Wood spent the next decades designing new buildings, terraces and architectural set-pieces for the city of Bath. It appears that he did not share his father's interest in druidism and freemasonry, but his designs show certain inspirations and themes which reflect 18th century fashions and philosophies.

During the 1770s a new more severe neo-classical style was becoming fashionable. Wood pioneered this new style in buildings such as the Hot Bath (built using the Doric order), the Royal Crescent and the Bath Assembly Rooms. These buildings contrasted with the more decorated and embellished style preferred by his father. Whilst John Wood the Elder's Circus includes superimposed orders and a detailed frieze, the Royal Crescent—designed by his son—has a single order and plain decoration throughout.

The site Wood chose for the Royal Crescent also shows that he was interested in creating a proto-romantic dialogue between his buildings and the surrounding countryside. Previous buildings and set-pieces in Bath were all intensely urban and inward looking whereas the Royal Crescent was fully open and looked out on to open fields. This is not always apparent today, but when it was built in 1775 the crescent was situated right on the edge of the city with no nearby buildings to block residents' views of the countryside. The Royal Crescent is among the greatest examples of Georgian architecture to be found in the United Kingdom and is a Grade I listed building.

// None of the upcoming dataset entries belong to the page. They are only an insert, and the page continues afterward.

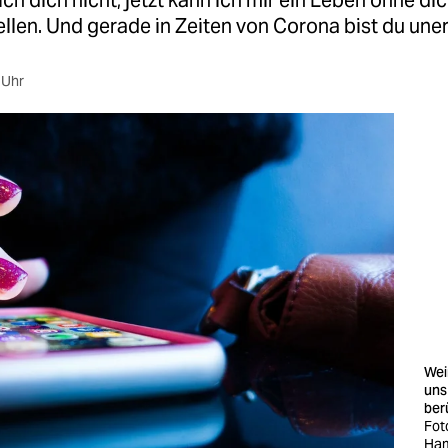
 ich dich nicht, jetzt kann ich mir ein Leben ohne dic
llen. Und gerade in Zeiten von Corona bist du uner
 Uhr
Wei
uns
ber
Fot
Ham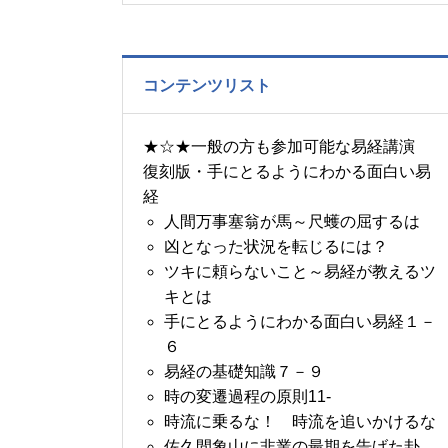
の書～1月14日～18日の
5日分の易経一日一言
コンテンツリスト
★☆★一般の方も参加可能な易経講演
復刻版・手にとるようにわかる面白い易
経
人間万事塞翁が馬～尺蠖の屈するは
凶となった状況を転じるには？
ツキに頼らないこと～易経が教えるツ
キとは
手にとるようにわかる面白い易経１－
６
易経の基礎知識７－９
時の変遷過程の原則11-
時流に乗るな！ 時流を追いかけるな
佐久間象山に非業の最期を告げた卦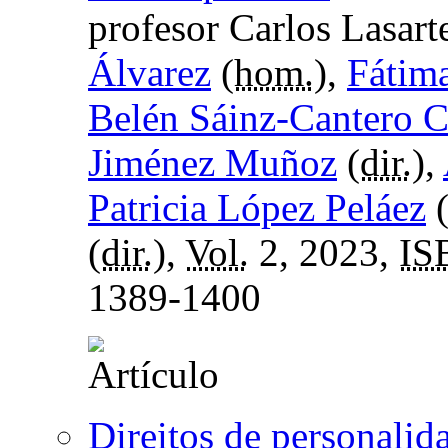
profesor Carlos Lasart
Álvarez
(
hom.
),
Fátim
Belén Sáinz-Cantero C
Jiménez Muñoz
(
dir.
),
Patricia López Peláez
(
dir.
),
Vol.
2, 2023,
IS
1389-1400
Direitos de personalid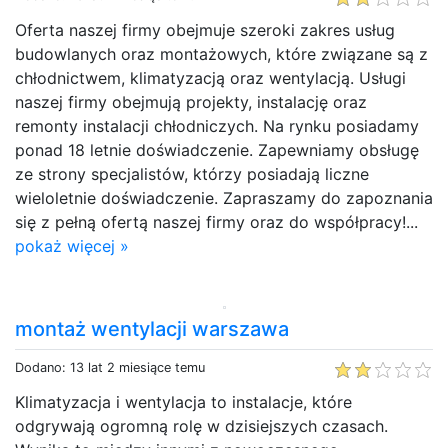
Oferta naszej firmy obejmuje szeroki zakres usług
budowlanych oraz montażowych, które związane są z
chłodnictwem, klimatyzacją oraz wentylacją. Usługi
naszej firmy obejmują projekty, instalację oraz
remonty instalacji chłodniczych. Na rynku posiadamy
ponad 18 letnie doświadczenie. Zapewniamy obsługę
ze strony specjalistów, którzy posiadają liczne
wieloletnie doświadczenie. Zapraszamy do zapoznania
się z pełną ofertą naszej firmy oraz do współpracy!...
pokaż więcej »
montaż wentylacji warszawa
Dodano: 13 lat 2 miesiące temu
Klimatyzacja i wentylacja to instalacje, które
odgrywają ogromną rolę w dzisiejszych czasach.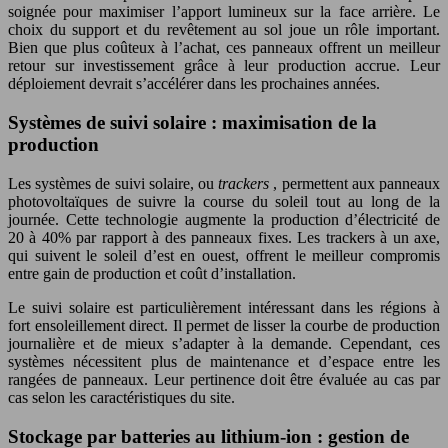
soignée pour maximiser l’apport lumineux sur la face arrière. Le
choix du support et du revêtement au sol joue un rôle important.
Bien que plus coûteux à l’achat, ces panneaux offrent un meilleur
retour sur investissement grâce à leur production accrue. Leur
déploiement devrait s’accélérer dans les prochaines années.
Systèmes de suivi solaire : maximisation de la
production
Les systèmes de suivi solaire, ou
trackers
, permettent aux panneaux
photovoltaïques de suivre la course du soleil tout au long de la
journée. Cette technologie augmente la production d’électricité de
20 à 40% par rapport à des panneaux fixes. Les trackers à un axe,
qui suivent le soleil d’est en ouest, offrent le meilleur compromis
entre gain de production et coût d’installation.
Le suivi solaire est particulièrement intéressant dans les régions à
fort ensoleillement direct. Il permet de lisser la courbe de production
journalière et de mieux s’adapter à la demande. Cependant, ces
systèmes nécessitent plus de maintenance et d’espace entre les
rangées de panneaux. Leur pertinence doit être évaluée au cas par
cas selon les caractéristiques du site.
Stockage par batteries au lithium-ion : gestion de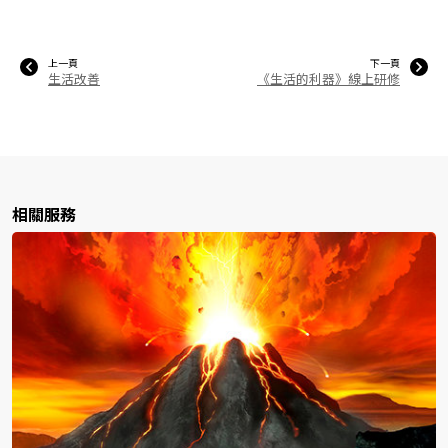
上一頁
下一頁
生活改善
《生活的利器》線上研修
相關服務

Outside Bath, his most notable works include Buckland House in Buckland, Oxfordshire, and the General Infirmary in Salisbury. Knill's Monument in St Ives, Cornwall, constructed in 1782 for John Knill, was designed by Wood. In 1781, Wood published A Series of Plans for Cottages or Habitations of the Labourer, the earliest British pattern book for labourers' cottages.

== Reputation and assessment ==
John Wood the Younger is a key figure, not only in the history of Bath, but also in the history of British 18th-century architecture. When John Wood the Elder died, Queen Square and the Circus were isolated showpieces in Bath. His son connected these buildings and went on to create and inspire a new city quarter filled with elegant Palladian and neo-classical structures. Wood's clean, neo-classical style inspired other Georgian and Regency era architects in Bath such as John Pinch the elder, John Pinch the younger and Thomas Baldwin. The Royal Crescent is his greatest achievement and was one of the first designs of its type. It was imitated in Bath and also in later English towns such as Buxton, Brighton, Bristol and London.